Mr Kudrin, who spent 11 years as finance minister and was widely respected in Russia and internationally, was regarded as one of the few people in the Russian elite who spoke to Mr Putin as an equal, but left the government late last year after an argument with Dmitry Medvedev, then the President and now Prime Minister.

Since then, he has been keeping a low profile and avoiding questions about his future.

In an interview at the sidelines of a political forum in Ukraine today, he spoke cautiously, making long pauses before answering questions and often offering a knowing laugh instead of a full answer.

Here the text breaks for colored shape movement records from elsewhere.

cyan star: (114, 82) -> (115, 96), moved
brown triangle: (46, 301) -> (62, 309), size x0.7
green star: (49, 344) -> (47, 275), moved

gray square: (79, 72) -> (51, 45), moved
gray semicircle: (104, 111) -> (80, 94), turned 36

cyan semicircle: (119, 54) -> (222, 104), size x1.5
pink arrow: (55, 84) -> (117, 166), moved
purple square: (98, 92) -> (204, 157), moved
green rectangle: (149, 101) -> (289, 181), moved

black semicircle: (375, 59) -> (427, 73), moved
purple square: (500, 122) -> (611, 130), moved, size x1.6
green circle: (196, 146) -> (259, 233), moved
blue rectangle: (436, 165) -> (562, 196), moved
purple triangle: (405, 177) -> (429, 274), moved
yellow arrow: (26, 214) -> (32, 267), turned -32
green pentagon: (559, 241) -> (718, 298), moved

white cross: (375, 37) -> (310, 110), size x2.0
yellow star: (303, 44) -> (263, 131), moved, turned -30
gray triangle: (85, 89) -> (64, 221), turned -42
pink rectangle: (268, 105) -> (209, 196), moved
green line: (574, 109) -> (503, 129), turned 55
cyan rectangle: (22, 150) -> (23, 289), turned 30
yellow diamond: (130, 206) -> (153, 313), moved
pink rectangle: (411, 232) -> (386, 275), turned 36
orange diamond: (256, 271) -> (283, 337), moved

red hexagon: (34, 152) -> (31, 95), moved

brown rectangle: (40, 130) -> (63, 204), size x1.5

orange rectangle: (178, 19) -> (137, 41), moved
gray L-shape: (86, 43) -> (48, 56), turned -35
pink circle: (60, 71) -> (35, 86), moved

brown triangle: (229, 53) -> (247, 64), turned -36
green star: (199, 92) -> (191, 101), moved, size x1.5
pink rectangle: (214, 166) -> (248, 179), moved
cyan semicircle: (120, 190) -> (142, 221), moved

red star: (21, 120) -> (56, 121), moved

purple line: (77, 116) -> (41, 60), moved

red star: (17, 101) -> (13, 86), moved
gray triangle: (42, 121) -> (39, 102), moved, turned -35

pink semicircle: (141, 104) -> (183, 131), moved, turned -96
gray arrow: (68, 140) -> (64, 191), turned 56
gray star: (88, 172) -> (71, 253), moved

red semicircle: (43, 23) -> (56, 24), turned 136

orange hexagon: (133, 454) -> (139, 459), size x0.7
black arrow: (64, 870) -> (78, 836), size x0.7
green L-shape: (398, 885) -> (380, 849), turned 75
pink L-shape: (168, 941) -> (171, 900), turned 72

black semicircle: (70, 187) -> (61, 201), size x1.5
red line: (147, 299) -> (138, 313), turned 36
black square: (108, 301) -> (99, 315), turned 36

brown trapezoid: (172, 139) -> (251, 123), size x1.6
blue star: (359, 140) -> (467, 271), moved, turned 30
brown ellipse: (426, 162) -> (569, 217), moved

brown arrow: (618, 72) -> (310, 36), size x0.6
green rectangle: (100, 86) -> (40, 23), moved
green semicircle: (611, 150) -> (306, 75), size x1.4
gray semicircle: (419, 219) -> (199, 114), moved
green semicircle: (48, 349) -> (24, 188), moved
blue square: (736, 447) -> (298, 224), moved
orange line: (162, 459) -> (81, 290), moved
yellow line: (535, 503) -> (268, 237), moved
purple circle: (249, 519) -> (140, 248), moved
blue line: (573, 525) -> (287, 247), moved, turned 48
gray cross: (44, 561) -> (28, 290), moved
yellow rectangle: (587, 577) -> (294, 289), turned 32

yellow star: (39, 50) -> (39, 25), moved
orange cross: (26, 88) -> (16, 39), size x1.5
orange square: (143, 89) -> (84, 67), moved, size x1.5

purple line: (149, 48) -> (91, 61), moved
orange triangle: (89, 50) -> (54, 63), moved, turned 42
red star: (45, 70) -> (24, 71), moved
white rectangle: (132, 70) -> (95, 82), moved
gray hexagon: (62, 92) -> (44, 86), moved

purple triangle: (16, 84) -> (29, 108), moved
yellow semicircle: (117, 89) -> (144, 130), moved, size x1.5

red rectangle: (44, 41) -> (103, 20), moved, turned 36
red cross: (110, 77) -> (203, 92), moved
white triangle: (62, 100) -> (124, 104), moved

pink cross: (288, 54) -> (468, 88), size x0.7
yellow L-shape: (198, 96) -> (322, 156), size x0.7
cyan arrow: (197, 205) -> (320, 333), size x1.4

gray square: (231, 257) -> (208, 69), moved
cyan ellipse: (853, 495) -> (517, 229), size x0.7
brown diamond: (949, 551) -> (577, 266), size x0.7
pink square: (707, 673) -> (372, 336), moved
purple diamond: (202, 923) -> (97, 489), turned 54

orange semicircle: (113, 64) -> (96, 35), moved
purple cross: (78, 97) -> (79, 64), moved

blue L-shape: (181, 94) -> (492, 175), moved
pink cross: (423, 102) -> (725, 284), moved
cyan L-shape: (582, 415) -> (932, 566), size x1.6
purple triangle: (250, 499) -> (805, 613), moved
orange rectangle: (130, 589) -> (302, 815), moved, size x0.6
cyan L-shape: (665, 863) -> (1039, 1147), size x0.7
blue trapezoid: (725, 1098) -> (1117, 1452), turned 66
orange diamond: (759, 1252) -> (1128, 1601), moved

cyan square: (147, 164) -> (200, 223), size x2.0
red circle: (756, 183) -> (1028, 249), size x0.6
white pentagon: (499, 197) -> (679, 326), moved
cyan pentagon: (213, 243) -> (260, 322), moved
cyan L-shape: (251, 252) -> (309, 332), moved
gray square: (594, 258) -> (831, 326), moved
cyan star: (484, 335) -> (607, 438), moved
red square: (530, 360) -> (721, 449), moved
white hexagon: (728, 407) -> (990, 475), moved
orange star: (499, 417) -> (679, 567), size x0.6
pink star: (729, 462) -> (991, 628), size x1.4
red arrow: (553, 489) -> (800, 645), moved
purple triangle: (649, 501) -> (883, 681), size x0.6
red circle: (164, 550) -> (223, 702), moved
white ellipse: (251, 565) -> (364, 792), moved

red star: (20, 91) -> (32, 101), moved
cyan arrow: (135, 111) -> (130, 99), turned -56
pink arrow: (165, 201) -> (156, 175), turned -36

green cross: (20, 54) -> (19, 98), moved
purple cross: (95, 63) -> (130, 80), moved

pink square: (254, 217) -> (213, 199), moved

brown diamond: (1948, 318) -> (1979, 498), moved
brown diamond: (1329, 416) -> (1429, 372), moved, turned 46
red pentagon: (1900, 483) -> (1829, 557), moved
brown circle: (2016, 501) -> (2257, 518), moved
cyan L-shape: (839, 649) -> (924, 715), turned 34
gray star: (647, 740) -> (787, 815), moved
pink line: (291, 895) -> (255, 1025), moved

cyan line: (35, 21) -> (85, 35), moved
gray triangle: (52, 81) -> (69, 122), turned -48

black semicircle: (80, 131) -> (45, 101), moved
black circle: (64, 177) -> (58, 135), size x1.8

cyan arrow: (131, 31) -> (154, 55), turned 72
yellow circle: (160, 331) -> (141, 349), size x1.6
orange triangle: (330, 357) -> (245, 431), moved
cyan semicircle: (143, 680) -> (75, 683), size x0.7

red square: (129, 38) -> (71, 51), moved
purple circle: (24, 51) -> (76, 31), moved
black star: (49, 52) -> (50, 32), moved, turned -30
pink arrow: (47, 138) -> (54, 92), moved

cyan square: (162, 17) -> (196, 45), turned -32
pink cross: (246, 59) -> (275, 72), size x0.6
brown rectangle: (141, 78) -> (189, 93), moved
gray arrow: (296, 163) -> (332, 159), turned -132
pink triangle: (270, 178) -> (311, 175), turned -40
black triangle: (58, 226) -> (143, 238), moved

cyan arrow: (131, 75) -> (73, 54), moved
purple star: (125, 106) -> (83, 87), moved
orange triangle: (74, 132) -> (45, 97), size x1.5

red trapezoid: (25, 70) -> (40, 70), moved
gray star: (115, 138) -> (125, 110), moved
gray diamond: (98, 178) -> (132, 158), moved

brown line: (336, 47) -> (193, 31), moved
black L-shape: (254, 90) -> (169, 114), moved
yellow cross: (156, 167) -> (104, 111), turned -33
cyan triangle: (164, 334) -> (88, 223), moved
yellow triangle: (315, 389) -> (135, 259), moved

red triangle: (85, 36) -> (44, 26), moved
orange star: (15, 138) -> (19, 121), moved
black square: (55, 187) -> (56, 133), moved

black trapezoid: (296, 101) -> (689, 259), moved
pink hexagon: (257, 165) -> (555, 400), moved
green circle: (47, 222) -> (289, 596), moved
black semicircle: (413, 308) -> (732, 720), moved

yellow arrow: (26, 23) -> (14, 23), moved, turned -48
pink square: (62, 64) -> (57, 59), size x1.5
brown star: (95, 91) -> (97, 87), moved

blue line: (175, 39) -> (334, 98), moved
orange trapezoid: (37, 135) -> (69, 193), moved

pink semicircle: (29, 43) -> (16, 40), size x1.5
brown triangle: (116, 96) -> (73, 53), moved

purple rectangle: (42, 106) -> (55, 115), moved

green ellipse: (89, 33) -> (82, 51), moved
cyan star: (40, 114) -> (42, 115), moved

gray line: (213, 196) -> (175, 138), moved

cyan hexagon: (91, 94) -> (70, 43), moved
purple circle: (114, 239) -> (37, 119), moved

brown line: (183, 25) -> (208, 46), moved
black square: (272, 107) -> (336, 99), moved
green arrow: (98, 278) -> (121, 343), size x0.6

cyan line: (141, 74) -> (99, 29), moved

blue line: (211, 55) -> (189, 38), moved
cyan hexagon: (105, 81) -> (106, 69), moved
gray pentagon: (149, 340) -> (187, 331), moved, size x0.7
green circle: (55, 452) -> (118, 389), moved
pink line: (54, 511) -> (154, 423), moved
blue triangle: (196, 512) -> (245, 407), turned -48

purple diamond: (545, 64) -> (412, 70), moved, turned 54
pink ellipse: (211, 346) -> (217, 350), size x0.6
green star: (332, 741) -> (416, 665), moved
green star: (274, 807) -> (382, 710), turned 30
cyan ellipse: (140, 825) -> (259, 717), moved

Nevertheless, he criticised the path that the government has taken since Mr Putin's re-election, with new laws increasing the fines for protesting, and criminal cases being prepared against some opposition leaders. “In a better scenario, there would be some kind of dialogue, but perhaps that won't happen,” said Mr Kudrin. He suggested that a re-run of last December's parliamentary elections, in which a win for Mr Putin's United Russia party amid widespread allegations of vote rigging proved the spark for the protest movement, would be beneficial. “Even this step would immediately calm the situation down,” he said.

However all the signs are that Mr Putin has taken a different course, with a raft of conservative laws being pushed through the Duma, the Russian parliament.

Today, Mr Gudkov was stripped of his Duma mandate for failing to give up his business activities. A former KGB agent, Mr Gudkov is an unlikely opposition leader, and was part of a party that was set up with Kremlin support to be a “loyal opposition” but which has become more radically opposed to the government in recent months.

He claims that many MPs from Mr Putin's party have similar business interests and that the charges against him are politically motivated. “Everything happening here is a lawless show trial. It is a political vendetta and extrajudicial punishment,” said Mr Gudkov today. He warned that the country had taken “a step towards civil war”.

A major street protest is planned in Moscow tomorrow, the latest in a series of opposition rallies, though it is unclear what the next move for the opposition is, given a lack of dialogue with the authorities and few results to show for the street protests that began nine months ago.

Mr Kudrin said today it was “hard to say” whether he would fully join the street protest movement, and also refused to comment on rumours that he is still close to Mr Putin and could return to the government as Prime Minister in the near future.

Asked about rumours that in the coming months Mr Putin is preparing to toss aside Mr Medvedev, who was president until May but always played a secondary role to Mr Putin, Mr Kudrin smiled: “Medvedev has not been sidelined, yet,” he said.